Transcribed page contents
++++++
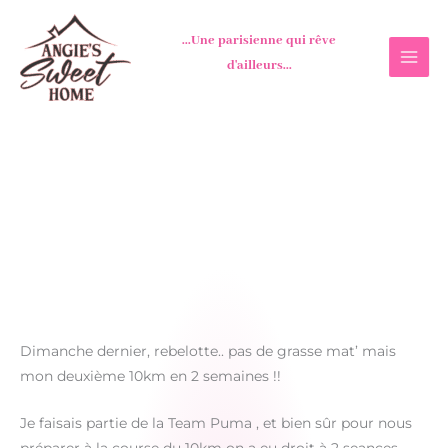
Aller
au
...Une parisienne qui rêve
contenu
d'ailleurs...
Dimanche dernier, rebelotte.. pas de grasse mat’ mais
mon deuxième 10km en 2 semaines !!
Je faisais partie de la Team Puma , et bien sûr pour nous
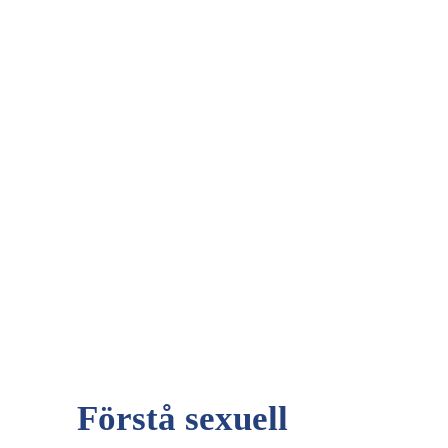
Förstå sexuell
++++++
- **ABOUT THIS EXERCISE**: The response should contain every record above exactly as written, and none of the pictures.

- **ANSWER BELOW**:
Aller
au
...Une parisienne qui rêve
contenu
d'ailleurs...
Dimanche dernier, rebelotte.. pas de grasse mat’ mais
mon deuxième 10km en 2 semaines !!
Je faisais partie de la Team Puma , et bien sûr pour nous
Förstå sexuell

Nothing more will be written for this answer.